The OPM is the agency primarily responsible for overseeing federal background checks.

"I want to know who conducted his (Alexis') background investigation, if that investigation was done by contractors, and if it was subject to the same systemic problems we've seen with other background checks in the recent past," McCaskill said in a statement to Reuters on Tuesday.

http://www.chicagotribune.com/news/sns-rt-us-usa-navy-shooting-lawmakers-20130917,0,594581.story
 
  • #494
  • #495
  • #496

One employee was given a base pass in 2009. He failed a renewal check in 2012 when a 2000 felony conviction for cocaine distribution surfaced.

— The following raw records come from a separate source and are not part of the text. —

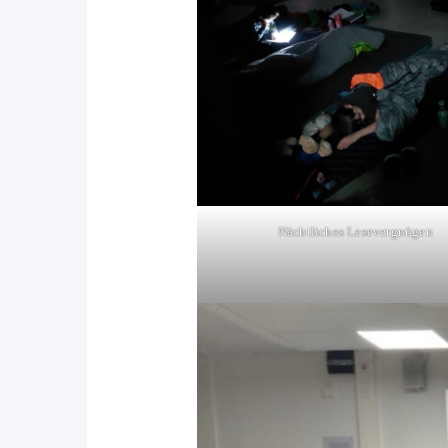
Nächtliches Lesevergnügen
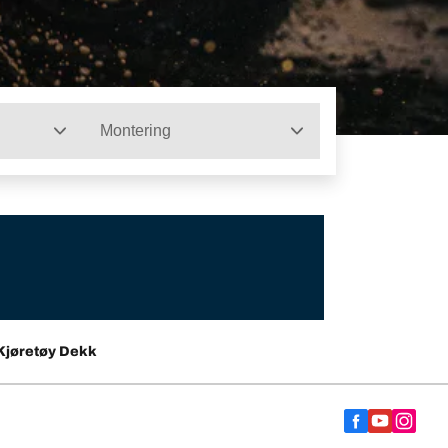
Montering
Kjøretøy Dekk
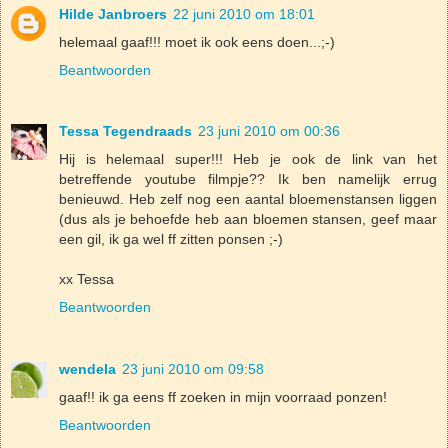
Hilde Janbroers
22 juni 2010 om 18:01
helemaal gaaf!!! moet ik ook eens doen...;-)
Beantwoorden
Tessa Tegendraads
23 juni 2010 om 00:36
Hij is helemaal super!!! Heb je ook de link van het
betreffende youtube filmpje?? Ik ben namelijk errug
benieuwd. Heb zelf nog een aantal bloemenstansen liggen
(dus als je behoefde heb aan bloemen stansen, geef maar
een gil, ik ga wel ff zitten ponsen ;-)
xx Tessa
Beantwoorden
wendela
23 juni 2010 om 09:58
gaaf!! ik ga eens ff zoeken in mijn voorraad ponzen!
Beantwoorden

"This contractor employee had unescorted access to a Navy installation for 1,035 days before the felony conviction was identified," the report said.

They need to set up a system that constantly monitors this imo. Still do in depth renewal checks every so many years, but constantly gathering information that affects current security status.
 
  • #497
One employee was given a base pass in 2009. He failed a renewal check in 2012 when a 2000 felony conviction for cocaine distribution surfaced.

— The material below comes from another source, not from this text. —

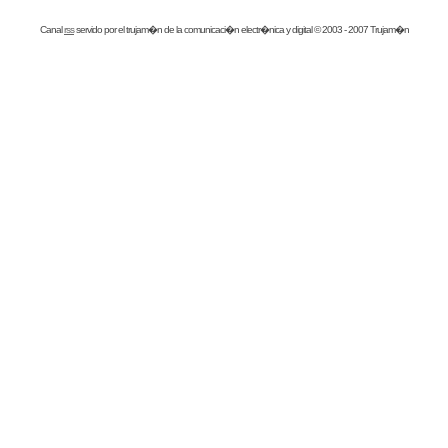
Canal
rss
servido por el
trujam�n
de la comunicaci�n electr�nica y digital © 2003 - 2007 Trujam�n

"This contractor employee had unescorted access to a Navy installation for 1,035 days before the felony conviction was identified," the report said.

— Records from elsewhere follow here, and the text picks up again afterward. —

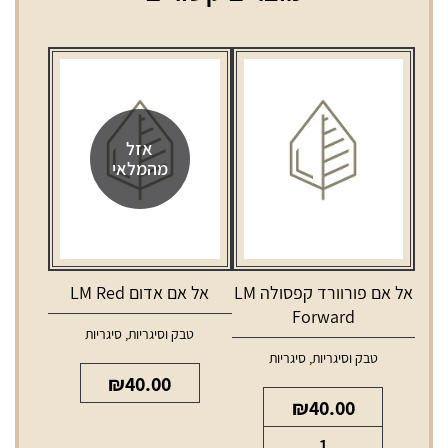
אזל
מהמלאי
אל אם פורוורד קפסולה LM
אל אם אדום LM Red
Forward
טבק וסיגריות
,
סיגריות
טבק וסיגריות
,
סיגריות
₪
40.00
₪
40.00
כמות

They need to set up a system that constantly monitors this imo. Still do in depth renewal checks every so many years, but constantly gathering information that affects current security status.

I completely agree. In this situation it would have saved lives if a flag pops up every time someone is arrested.

The other issues with contract work are not so easy. Hippa laws prevent anything as such. Not everyone is going to put down the dozens of doctors they have seen in a lifetime or even a short time for psych issues. And, there really is no way to find out via a background check if they are not military and don't go to VA Hospitals.
 
  • #498
Good Lord! What next? :doh:

Probe launched over claim that elite Capitol Police unit blocked from Navy Yard massacre

The board that oversees the U.S. Capitol Police has opened an investigation into whether a tactical team of officers that was one of the first on the scene during the Washington Navy Yard shooting was ordered to stand down.

Several sources confirmed the probe to Fox News. The investigation follows reports that a highly trained and specialized Capitol Police team arrived soon after the shooting started, but was told by a supervisor to leave the scene.

The BBC, which first reported on the allegation, quoted a Capitol Police "source" as claiming "lives may have been saved" if the team could have intervened.


Read more: http://www.foxnews.com/politics/201...ce-unit-blocked-from-navy-yard/#ixzz2fHPPndrC
 
  • #499
Video at link

Navy Yard gunman's mother 'so very sorry'

Navy Yard gunman Aaron Alexis's mother apologized to the victims today, and was unable to offer any clues on his motive for the shooting rampage.

"I don't know why he did what he did, and I'll never be able to ask him why. Aaron is now in a place where he can never do harm to anyone, and for that I am glad," Cathleen Alexis said in an audio statement aired on MSNBC from her home in New York. "To the families of the victims, I am so, so very sorry that this has happened. My heart is broken."